Dans ce chapitre, nous avons présenté les travaux actuels sur le temps et l’espace. Après une brève revue de la psychologie et la neurologie du temps, nous avons introduit l’ontologie de Vendler dans laquelle on fait la distinction entre les états, activités, accomplissements et achèvements, ainsi que les critères pour la faire. Ensuite, nous avons abordé la notion d’aspect et la théorie de Reichenbach, dans laquelle la sémantique de tout temps verbal est basée sur les relations entre les trois points : S (le moment de la parole), R (le moment de référence) et E (le moment de l’éventualité). Nous nous sommes spécialement concentrée sur l’opposition R=S et R≠S et nous avons montré qu’elle est valable non seulement pour le domaine temporel mais aussi pour le domaine spatial et qu’elle existe pour les expressions conceptuelles et procédurales.

Dans la deuxième partie du chapitre 3, nous sommes revenus sur les travaux de Jackendoff qui traitent, entre autres, de l’interface entre les structures conceptuelles et les représentations spatiales et de leur encodage dans le vocabulaire spatial, de la distinction entre les systèmes OÙ et QUOI, des différents cadres de référence, des traits et fonctions conceptuels, de l’importance des notions de lieu et de CHEMIN dans la sémantique des prépositions spatiales, ainsi que des différents natures et rôles des chemins.

Ensuite, nous avons présenté les travaux de Herskovits et de Talmy.

Herskovits est contre la représentation purement géométrique des objets des relations spatiales, car les arguments des prépositions ne peuvent pas être réduits aux représentations géométriques comme des points. Selon cet auteur, on a trois types principaux de prépositions spatiales : les prépositions de localisation, les prépositions de mouvement et les misfits. Cependant les prépositions de localisation peuvent avoir des sens motionnels et les prépositions de mouvement des sens statiques.
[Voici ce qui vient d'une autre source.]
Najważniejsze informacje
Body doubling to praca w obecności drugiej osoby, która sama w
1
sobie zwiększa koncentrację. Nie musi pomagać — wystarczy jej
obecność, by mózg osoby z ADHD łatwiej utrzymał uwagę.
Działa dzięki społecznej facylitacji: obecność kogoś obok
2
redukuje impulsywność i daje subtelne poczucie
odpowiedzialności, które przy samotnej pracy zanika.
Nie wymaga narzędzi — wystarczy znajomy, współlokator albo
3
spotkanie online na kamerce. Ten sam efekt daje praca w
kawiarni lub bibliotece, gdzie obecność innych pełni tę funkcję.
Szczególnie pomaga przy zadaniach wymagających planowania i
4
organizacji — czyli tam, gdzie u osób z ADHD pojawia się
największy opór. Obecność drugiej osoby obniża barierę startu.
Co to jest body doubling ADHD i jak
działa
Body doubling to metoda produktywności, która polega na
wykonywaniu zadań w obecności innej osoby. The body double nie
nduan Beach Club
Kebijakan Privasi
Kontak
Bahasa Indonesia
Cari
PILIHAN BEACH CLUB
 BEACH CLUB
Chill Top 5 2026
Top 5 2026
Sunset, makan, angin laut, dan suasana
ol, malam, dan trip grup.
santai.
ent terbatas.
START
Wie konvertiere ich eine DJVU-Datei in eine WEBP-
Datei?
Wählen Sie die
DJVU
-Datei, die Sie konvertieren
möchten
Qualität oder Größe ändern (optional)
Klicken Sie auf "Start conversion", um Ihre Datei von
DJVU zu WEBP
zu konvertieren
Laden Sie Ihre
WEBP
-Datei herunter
En analysant notre conceptualisation de la structure spatiale Talmy distingue deux sous-systèmes principaux, qu’il appelle matrice et contenu, ainsi que leurs relations. A notre avis, la plus grande contribution de Talmy est son analyse des caractéristiques et des types de l’objet focal et de l’objet référentiel (primaire et secondaire). Partant de ces notions, il donne les vingt paramètres qui sont pertinents dans la configuration spatiale.

Dans l’avant-dernière section, nous avons décrit le travail de Vandeloise sur les prépositions spatiales en français. Vandeloise introduit les primitifs conceptuels (‘«’ ‘ les traits universels ’»), qui sont à la base des prépositions spatiales : les directions déterminées par la symétrie du corps humain, les concepts de la physique naïve (relation porteur – porté, contenant – contenu, l’axe vertical), l’accès physique et l’accès à la perception, la rencontre potentielle, l’orientation générale et l’orientation latérale. De plus, il donne les règles d’usage des prépositions spatiales, qui nous serons très utiles par la suite.
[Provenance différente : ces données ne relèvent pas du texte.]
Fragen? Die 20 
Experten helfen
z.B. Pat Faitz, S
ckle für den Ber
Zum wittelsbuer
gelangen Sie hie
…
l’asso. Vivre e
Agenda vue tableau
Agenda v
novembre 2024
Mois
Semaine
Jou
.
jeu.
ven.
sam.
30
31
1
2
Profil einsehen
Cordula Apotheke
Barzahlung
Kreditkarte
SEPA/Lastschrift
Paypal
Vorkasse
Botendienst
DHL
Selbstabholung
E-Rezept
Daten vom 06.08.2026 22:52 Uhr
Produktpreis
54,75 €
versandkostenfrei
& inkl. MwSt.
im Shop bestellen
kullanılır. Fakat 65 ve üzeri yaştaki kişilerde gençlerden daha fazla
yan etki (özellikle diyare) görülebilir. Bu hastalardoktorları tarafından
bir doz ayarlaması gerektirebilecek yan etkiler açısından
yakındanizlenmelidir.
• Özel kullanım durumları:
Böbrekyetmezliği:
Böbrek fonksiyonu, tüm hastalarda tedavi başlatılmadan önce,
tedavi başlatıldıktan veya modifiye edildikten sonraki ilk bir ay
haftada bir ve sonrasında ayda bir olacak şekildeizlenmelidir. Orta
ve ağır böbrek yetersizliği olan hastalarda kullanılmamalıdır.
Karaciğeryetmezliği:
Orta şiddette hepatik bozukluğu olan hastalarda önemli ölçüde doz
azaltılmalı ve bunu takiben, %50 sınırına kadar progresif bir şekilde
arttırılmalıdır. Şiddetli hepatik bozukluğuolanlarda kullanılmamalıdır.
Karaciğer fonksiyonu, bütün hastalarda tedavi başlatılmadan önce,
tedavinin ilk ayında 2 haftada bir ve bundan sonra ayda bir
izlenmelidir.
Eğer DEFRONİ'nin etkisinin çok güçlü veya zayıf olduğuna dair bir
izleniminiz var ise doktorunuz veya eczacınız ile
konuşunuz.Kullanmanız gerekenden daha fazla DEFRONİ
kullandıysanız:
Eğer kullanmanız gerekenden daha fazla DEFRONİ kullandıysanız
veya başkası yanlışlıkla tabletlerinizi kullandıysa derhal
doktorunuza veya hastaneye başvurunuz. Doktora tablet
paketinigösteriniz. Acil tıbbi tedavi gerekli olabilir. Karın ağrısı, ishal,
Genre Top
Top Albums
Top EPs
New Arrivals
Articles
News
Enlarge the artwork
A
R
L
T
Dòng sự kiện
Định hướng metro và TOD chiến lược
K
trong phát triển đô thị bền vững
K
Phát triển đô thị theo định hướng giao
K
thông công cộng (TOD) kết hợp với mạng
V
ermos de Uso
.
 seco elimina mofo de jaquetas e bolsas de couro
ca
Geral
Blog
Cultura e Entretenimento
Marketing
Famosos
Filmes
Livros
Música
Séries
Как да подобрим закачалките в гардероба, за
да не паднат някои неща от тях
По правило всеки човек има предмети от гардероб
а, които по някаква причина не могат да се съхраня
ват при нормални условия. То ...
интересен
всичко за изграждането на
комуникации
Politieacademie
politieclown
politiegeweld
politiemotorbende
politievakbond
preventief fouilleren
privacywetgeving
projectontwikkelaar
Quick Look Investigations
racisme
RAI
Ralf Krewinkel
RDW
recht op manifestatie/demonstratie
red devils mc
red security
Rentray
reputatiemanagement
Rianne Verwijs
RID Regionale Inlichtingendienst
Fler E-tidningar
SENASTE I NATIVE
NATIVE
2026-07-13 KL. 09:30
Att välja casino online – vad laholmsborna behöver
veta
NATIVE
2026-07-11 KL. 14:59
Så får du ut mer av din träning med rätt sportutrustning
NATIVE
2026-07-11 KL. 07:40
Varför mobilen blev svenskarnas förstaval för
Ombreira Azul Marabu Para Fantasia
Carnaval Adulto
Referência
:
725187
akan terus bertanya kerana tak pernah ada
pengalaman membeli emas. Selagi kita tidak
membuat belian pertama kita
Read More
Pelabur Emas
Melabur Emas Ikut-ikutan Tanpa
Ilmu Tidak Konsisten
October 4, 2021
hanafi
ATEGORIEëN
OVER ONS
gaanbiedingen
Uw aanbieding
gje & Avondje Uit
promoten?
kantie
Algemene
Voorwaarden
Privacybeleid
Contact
Levinson dans ses travaux offre des preuves théoriques et expérimentales que la conceptualisation de l’espace est différente chez les locuteurs des langues différentes. Il s’arrête notamment sur les différents types de cadres de références. L’opinion de Levinson est que le choix d’un certain type de cadre de référence (même dans les tâches non linguistiques telles que l’orientation sur le terrain) est lié au type de langage que l’enfant acquiert et qu’il utilise dans sa communication.
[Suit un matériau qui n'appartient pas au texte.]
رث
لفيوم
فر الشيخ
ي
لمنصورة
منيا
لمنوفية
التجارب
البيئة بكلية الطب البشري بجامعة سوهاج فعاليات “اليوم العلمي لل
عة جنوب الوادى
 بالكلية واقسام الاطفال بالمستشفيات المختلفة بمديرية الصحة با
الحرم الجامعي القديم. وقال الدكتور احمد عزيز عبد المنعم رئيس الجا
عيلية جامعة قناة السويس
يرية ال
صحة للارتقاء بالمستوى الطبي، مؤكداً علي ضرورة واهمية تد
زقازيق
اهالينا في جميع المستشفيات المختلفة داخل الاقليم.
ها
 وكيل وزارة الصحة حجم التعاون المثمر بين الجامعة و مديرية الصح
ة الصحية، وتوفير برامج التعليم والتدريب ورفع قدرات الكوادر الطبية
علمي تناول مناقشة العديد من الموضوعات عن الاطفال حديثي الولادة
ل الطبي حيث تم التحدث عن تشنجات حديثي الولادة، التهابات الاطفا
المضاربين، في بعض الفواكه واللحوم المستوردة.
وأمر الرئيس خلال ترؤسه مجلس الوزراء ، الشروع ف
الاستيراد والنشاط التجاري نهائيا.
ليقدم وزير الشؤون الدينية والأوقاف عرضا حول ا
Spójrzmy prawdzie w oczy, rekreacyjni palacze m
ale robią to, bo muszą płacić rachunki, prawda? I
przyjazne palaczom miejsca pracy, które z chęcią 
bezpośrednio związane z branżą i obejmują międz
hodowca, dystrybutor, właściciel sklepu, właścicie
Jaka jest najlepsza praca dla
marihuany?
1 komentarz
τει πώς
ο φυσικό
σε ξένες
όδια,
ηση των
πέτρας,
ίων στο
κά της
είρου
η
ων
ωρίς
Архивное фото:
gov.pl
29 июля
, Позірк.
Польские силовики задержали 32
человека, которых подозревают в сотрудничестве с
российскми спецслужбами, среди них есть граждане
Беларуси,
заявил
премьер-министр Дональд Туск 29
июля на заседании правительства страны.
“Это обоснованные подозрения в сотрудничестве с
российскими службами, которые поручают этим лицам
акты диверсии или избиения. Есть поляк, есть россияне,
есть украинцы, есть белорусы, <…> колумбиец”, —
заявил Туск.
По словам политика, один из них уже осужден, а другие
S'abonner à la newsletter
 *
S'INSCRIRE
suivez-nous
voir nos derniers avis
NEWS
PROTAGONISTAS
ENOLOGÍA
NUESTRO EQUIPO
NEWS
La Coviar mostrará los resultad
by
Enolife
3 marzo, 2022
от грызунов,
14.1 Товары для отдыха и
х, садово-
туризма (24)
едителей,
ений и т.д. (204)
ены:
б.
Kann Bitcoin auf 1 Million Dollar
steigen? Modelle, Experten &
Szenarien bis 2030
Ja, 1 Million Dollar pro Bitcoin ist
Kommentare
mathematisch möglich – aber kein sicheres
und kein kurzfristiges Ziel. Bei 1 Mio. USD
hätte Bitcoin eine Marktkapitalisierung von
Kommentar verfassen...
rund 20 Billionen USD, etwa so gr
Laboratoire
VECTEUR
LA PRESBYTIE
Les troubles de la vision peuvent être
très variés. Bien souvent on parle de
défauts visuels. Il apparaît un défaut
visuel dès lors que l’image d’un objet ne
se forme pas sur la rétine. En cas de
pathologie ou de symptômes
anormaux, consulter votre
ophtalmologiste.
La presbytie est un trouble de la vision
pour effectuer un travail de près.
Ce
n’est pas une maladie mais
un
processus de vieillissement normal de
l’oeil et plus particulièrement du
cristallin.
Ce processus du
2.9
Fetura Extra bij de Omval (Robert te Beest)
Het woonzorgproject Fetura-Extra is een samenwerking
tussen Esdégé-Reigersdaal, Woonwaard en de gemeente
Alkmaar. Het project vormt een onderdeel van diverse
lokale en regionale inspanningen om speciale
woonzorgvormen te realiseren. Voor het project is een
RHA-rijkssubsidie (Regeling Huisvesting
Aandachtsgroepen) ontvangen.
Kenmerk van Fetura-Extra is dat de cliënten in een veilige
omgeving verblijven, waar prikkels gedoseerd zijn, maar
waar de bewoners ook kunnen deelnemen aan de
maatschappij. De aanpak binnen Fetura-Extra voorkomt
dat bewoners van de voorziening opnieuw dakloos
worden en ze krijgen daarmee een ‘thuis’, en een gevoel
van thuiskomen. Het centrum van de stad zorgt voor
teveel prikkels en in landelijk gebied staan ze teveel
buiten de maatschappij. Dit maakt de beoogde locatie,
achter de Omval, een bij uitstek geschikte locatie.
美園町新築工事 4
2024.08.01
La remarque générale qu’on peut faire est que, bien que les travaux de ces quatre auteurs soient exhaustifs, intéressant et sans doute précieux pour nos analyses, aucun d’entre eux n’a formulé une ontologie de l’espace analogue à l’ontologie temporelle de Vendler. C’est pourquoi, dans le chapitre suivant, nous allons essayer de proposer une ontologie d’entités et des relations spatiales de base. C’est en nous servant de cette ontologie spatiale que nous allons essayer de définir et comprendre non seulement les prépositions spatiales de base et leurs usage standard et non standard mais aussi les prépositions spatio-temporelles et temporelles.